TIAA-CREF FUNDS: FUNDS-OF-FUNDS

TIAA-CREF Lifecycle Funds
TIAA-CREF Lifecycle Index Funds
TIAA-CREF Lifestyle Funds
TIAA-CREF Managed Allocation Fund
(each, series of the TIAA-CREF FUNDS)

 

SUPPLEMENT NO. 3
dated June 14, 2016
to the Statements of Additional Information (“SAI”)
dated October 1, 2015 and December 4, 2015,
as supplemented through May 1, 2016

 

The following should be added to the section of the SAI entitled “Financial statements”:

 

The following disclosure relates to the independence of PricewaterhouseCoopers LLP (“PwC”), the independent registered public accounting firm for the Funds, with respect to SEC Rule 2-01(c)(1)(ii)(A) of Regulation S-X (the “Loan Rule”). The Funds are providing this disclosure to explain PwC’s conclusions concerning its independence and its objectivity and impartiality with respect to the audits of the Funds.

 

The Loan Rule prohibits an independent accounting firm from having certain financial relationships with its audit clients and affiliated entities. Specifically, the Loan Rule provides, in relevant part, that an accounting firm is not independent if it receives a loan from a lender or an affiliate of a lender that is a “record or beneficial owner of more than ten percent” of the audit client’s or audit client’s affiliate’s equity securities. PwC notified the TIAA-CREF Fund Complex that certain of its lenders, together with their affiliates, each owns of record in excess of ten percent of the shares of certain open-end funds in a related complex to the TIAA-CREF Fund Complex.

 

PwC has affirmed to the Audit and Compliance Committee (“Committee”) of the Funds’ Board of Trustees that, as of May 24, 2016, PwC is an independent accountant with respect to the TIAA-CREF Fund Complex, within the meaning of PCAOB Rule 3520, Auditor Independence. PwC has advised the Committee that, after evaluating the facts and circumstances related to the matter described above, it has concluded that its financial relationship described above did not and will not impair PwC’s application of objective and impartial judgment on any issues encompassed within its audits of the financial statements of the Funds. PwC has also reported that the financial relationship described above did not arise from ownership by any of its lenders or their affiliates of any shares of the Funds in the TIAA-CREF Fund Complex, or from any action by any of the Funds or in connection with management of the Funds. In addition, with respect to the open-end fund shares in the related complex held by the lender or its affiliates, PwC has stated that it believes there are several features of the holdings that demonstrate that their ownership does not call into question PwC’s objectivity and impartiality, including that the fund shares in the related complex are held in a purely record capacity for the benefit of underlying clients.
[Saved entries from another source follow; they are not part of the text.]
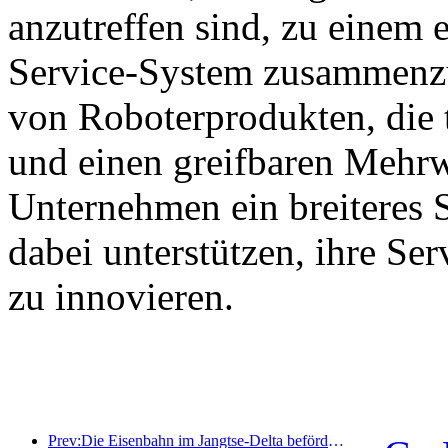
anzutreffen sind, zu einem e
Service-System zusammenzu
von Roboterprodukten, die 
und einen greifbaren Mehrw
Unternehmen ein breiteres 
dabei unterstützen, ihre Se
zu innovieren.
Prev:Die Eisenbahn im Jangtse-Delta beförderte während der Maifeiertage über 21,38 Millionen Fahrgäste.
PwC has also stated, with respect to the borrowing relationship at issue, that the debt is in good standing and the debt balance is immaterial to PwC and the lender. It has also been reported to the Committee that many other fund complexes are addressing similar issues relating to the independence of their public accounting firms under the Loan Rule. PwC has stated that, based on the foregoing, it believes that a reasonable investor possessing all the facts regarding PwC’s borrowing

 

and audit relationships would conclude that it was able to exhibit the requisite objectivity to report on the Funds’ financial statements.

 

If it were ultimately determined that PwC was not independent with respect to the Funds for certain periods, that could have certain adverse consequences for the Funds, including that the Funds may be required to have independent audits conducted by another independent registered public accounting firm for certain periods, and that the time involved to conduct such independent audits could impair the ability of the Funds to issue new securities under the Funds’ current registration statement.